*** Block opens ***

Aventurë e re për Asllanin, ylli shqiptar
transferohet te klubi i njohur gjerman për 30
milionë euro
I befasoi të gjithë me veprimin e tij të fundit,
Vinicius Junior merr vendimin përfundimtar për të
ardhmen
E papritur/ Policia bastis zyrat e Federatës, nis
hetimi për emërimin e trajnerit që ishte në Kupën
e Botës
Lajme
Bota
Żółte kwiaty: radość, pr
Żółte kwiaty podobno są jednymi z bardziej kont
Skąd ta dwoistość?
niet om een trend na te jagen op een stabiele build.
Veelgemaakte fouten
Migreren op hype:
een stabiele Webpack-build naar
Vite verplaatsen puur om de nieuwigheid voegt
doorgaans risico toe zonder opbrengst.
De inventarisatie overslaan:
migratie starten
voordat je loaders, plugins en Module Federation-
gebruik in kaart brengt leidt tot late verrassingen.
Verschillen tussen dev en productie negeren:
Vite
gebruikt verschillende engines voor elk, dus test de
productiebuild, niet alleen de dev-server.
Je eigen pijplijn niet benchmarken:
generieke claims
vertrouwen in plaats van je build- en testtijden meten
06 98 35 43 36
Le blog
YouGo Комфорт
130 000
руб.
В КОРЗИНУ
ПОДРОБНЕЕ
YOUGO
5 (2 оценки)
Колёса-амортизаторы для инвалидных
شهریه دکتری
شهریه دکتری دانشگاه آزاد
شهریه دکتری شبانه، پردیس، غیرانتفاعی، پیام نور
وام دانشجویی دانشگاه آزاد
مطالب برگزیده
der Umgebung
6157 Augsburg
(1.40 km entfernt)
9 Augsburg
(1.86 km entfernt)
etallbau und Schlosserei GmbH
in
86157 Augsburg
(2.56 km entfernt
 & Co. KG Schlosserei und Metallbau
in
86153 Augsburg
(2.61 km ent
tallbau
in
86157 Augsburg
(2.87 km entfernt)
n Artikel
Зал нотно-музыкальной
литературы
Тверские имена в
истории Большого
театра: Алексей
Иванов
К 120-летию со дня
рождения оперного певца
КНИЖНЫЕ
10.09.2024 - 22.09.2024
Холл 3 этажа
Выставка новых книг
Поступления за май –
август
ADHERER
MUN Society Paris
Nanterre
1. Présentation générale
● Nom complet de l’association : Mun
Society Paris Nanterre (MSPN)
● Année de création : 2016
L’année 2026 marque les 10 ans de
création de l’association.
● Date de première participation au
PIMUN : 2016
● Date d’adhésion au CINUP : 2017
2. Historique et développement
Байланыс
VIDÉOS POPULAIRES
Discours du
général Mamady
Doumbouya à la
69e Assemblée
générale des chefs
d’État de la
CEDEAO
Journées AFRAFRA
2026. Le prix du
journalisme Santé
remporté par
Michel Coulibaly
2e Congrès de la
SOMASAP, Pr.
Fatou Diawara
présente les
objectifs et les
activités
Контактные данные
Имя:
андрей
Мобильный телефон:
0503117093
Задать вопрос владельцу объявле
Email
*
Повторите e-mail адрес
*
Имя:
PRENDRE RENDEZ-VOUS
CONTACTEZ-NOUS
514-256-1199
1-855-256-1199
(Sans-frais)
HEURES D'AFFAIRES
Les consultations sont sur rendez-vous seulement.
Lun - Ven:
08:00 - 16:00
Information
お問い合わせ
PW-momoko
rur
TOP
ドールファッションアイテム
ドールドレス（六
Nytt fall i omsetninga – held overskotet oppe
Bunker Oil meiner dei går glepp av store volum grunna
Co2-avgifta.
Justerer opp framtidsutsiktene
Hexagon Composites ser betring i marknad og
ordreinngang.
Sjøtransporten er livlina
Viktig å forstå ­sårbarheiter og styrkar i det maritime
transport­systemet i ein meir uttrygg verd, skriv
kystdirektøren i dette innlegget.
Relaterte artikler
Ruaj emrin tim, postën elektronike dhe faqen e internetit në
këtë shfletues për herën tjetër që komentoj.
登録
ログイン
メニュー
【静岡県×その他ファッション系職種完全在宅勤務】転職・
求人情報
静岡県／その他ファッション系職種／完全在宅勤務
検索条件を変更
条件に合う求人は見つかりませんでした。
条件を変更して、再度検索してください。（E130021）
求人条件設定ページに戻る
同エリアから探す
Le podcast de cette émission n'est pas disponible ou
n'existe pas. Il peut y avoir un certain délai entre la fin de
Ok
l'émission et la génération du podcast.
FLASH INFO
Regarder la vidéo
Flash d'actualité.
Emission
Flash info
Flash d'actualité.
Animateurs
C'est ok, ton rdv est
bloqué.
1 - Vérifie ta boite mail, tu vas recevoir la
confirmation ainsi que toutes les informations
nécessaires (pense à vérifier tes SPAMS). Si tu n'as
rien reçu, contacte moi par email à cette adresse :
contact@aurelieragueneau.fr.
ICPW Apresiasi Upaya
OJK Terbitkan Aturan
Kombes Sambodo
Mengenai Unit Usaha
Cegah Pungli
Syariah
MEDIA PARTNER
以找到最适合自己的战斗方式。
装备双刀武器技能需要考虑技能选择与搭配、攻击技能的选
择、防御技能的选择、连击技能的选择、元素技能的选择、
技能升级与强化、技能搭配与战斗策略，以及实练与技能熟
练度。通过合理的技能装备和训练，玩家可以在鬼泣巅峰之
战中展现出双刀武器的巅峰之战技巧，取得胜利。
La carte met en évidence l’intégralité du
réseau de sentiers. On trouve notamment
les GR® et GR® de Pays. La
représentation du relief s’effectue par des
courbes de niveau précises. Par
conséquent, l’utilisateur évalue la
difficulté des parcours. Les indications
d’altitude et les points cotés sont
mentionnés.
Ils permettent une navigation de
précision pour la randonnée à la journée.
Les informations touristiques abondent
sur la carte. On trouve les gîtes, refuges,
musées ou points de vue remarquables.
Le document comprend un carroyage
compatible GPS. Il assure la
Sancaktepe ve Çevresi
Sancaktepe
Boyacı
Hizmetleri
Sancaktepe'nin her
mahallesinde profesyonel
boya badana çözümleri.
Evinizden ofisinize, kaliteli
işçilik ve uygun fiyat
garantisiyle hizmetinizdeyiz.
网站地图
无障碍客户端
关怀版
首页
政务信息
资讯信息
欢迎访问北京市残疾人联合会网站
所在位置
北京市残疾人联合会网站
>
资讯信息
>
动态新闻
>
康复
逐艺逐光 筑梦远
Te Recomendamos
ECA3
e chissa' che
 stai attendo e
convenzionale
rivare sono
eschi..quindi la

*** Block closes ***

**Work task**
Each record above should be returned exactly as written.

**Problem solution**
Aventurë e re për Asllanin, ylli shqiptar
transferohet te klubi i njohur gjerman për 30
milionë euro
I befasoi të gjithë me veprimin e tij të fundit,
Vinicius Junior merr vendimin përfundimtar për të
ardhmen
E papritur/ Policia bastis zyrat e Federatës, nis
hetimi për emërimin e trajnerit që ishte në Kupën
e Botës
Lajme
Bota
Żółte kwiaty: radość, pr
Żółte kwiaty podobno są jednymi z bardziej kont
Skąd ta dwoistość?
niet om een trend na te jagen op een stabiele build.
Veelgemaakte fouten
Migreren op hype:
een stabiele Webpack-build naar
Vite verplaatsen puur om de nieuwigheid voegt
doorgaans risico toe zonder opbrengst.
De inventarisatie overslaan:
migratie starten
voordat je loaders, plugins en Module Federation-
gebruik in kaart brengt leidt tot late verrassingen.
Verschillen tussen dev en productie negeren:
Vite
gebruikt verschillende engines voor elk, dus test de
productiebuild, niet alleen de dev-server.
Je eigen pijplijn niet benchmarken:
generieke claims
vertrouwen in plaats van je build- en testtijden meten
06 98 35 43 36
Le blog
YouGo Комфорт
130 000
руб.
В КОРЗИНУ
ПОДРОБНЕЕ
YOUGO
5 (2 оценки)
Колёса-амортизаторы для инвалидных
شهریه دکتری
شهریه دکتری دانشگاه آزاد
شهریه دکتری شبانه، پردیس، غیرانتفاعی، پیام نور
وام دانشجویی دانشگاه آزاد
مطالب برگزیده
der Umgebung
6157 Augsburg
(1.40 km entfernt)
9 Augsburg
(1.86 km entfernt)
etallbau und Schlosserei GmbH
in
86157 Augsburg
(2.56 km entfernt
 & Co. KG Schlosserei und Metallbau
in
86153 Augsburg
(2.61 km ent
tallbau
in
86157 Augsburg
(2.87 km entfernt)
n Artikel
Зал нотно-музыкальной
литературы
Тверские имена в
истории Большого
театра: Алексей
Иванов
К 120-летию со дня
рождения оперного певца
КНИЖНЫЕ
10.09.2024 - 22.09.2024
Холл 3 этажа
Выставка новых книг
Поступления за май –
август
ADHERER
MUN Society Paris
Nanterre
1. Présentation générale
● Nom complet de l’association : Mun
Society Paris Nanterre (MSPN)
● Année de création : 2016
L’année 2026 marque les 10 ans de
création de l’association.
● Date de première participation au
PIMUN : 2016
● Date d’adhésion au CINUP : 2017
2. Historique et développement
Байланыс
VIDÉOS POPULAIRES
Discours du
général Mamady
Doumbouya à la
69e Assemblée
générale des chefs
d’État de la
CEDEAO
Journées AFRAFRA
2026. Le prix du
journalisme Santé
remporté par
Michel Coulibaly
2e Congrès de la
SOMASAP, Pr.
Fatou Diawara
présente les
objectifs et les
activités
Контактные данные
Имя:
андрей
Мобильный телефон:
0503117093
Задать вопрос владельцу объявле
Email
*
Повторите e-mail адрес
*
Имя:
PRENDRE RENDEZ-VOUS
CONTACTEZ-NOUS
514-256-1199
1-855-256-1199
(Sans-frais)
HEURES D'AFFAIRES
Les consultations sont sur rendez-vous seulement.
Lun - Ven:
08:00 - 16:00
Information
お問い合わせ
PW-momoko
rur
TOP
ドールファッションアイテム
ドールドレス（六
Nytt fall i omsetninga – held overskotet oppe
Bunker Oil meiner dei går glepp av store volum grunna
Co2-avgifta.
Justerer opp framtidsutsiktene
Hexagon Composites ser betring i marknad og
ordreinngang.
Sjøtransporten er livlina
Viktig å forstå ­sårbarheiter og styrkar i det maritime
transport­systemet i ein meir uttrygg verd, skriv
kystdirektøren i dette innlegget.
Relaterte artikler
Ruaj emrin tim, postën elektronike dhe faqen e internetit në
këtë shfletues për herën tjetër që komentoj.
登録
ログイン
メニュー
【静岡県×その他ファッション系職種完全在宅勤務】転職・
求人情報
静岡県／その他ファッション系職種／完全在宅勤務
検索条件を変更
条件に合う求人は見つかりませんでした。
条件を変更して、再度検索してください。（E130021）
求人条件設定ページに戻る
同エリアから探す
Le podcast de cette émission n'est pas disponible ou
n'existe pas. Il peut y avoir un certain délai entre la fin de
Ok
l'émission et la génération du podcast.
FLASH INFO
Regarder la vidéo
Flash d'actualité.
Emission
Flash info
Flash d'actualité.
Animateurs
C'est ok, ton rdv est
bloqué.
1 - Vérifie ta boite mail, tu vas recevoir la
confirmation ainsi que toutes les informations
nécessaires (pense à vérifier tes SPAMS). Si tu n'as
rien reçu, contacte moi par email à cette adresse :
contact@aurelieragueneau.fr.
ICPW Apresiasi Upaya
OJK Terbitkan Aturan
Kombes Sambodo
Mengenai Unit Usaha
Cegah Pungli
Syariah
MEDIA PARTNER
以找到最适合自己的战斗方式。
装备双刀武器技能需要考虑技能选择与搭配、攻击技能的选
择、防御技能的选择、连击技能的选择、元素技能的选择、
技能升级与强化、技能搭配与战斗策略，以及实练与技能熟
练度。通过合理的技能装备和训练，玩家可以在鬼泣巅峰之
战中展现出双刀武器的巅峰之战技巧，取得胜利。
La carte met en évidence l’intégralité du
réseau de sentiers. On trouve notamment
les GR® et GR® de Pays. La
représentation du relief s’effectue par des
courbes de niveau précises. Par
conséquent, l’utilisateur évalue la
difficulté des parcours. Les indications
d’altitude et les points cotés sont
mentionnés.
Ils permettent une navigation de
précision pour la randonnée à la journée.
Les informations touristiques abondent
sur la carte. On trouve les gîtes, refuges,
musées ou points de vue remarquables.
Le document comprend un carroyage
compatible GPS. Il assure la
Sancaktepe ve Çevresi
Sancaktepe
Boyacı
Hizmetleri
Sancaktepe'nin her
mahallesinde profesyonel
boya badana çözümleri.
Evinizden ofisinize, kaliteli
işçilik ve uygun fiyat
garantisiyle hizmetinizdeyiz.
网站地图
无障碍客户端
关怀版
首页
政务信息
资讯信息
欢迎访问北京市残疾人联合会网站
所在位置
北京市残疾人联合会网站
>
资讯信息
>
动态新闻
>
康复
逐艺逐光 筑梦远
Te Recomendamos
ECA3
e chissa' che
 stai attendo e
convenzionale
rivare sono
eschi..quindi la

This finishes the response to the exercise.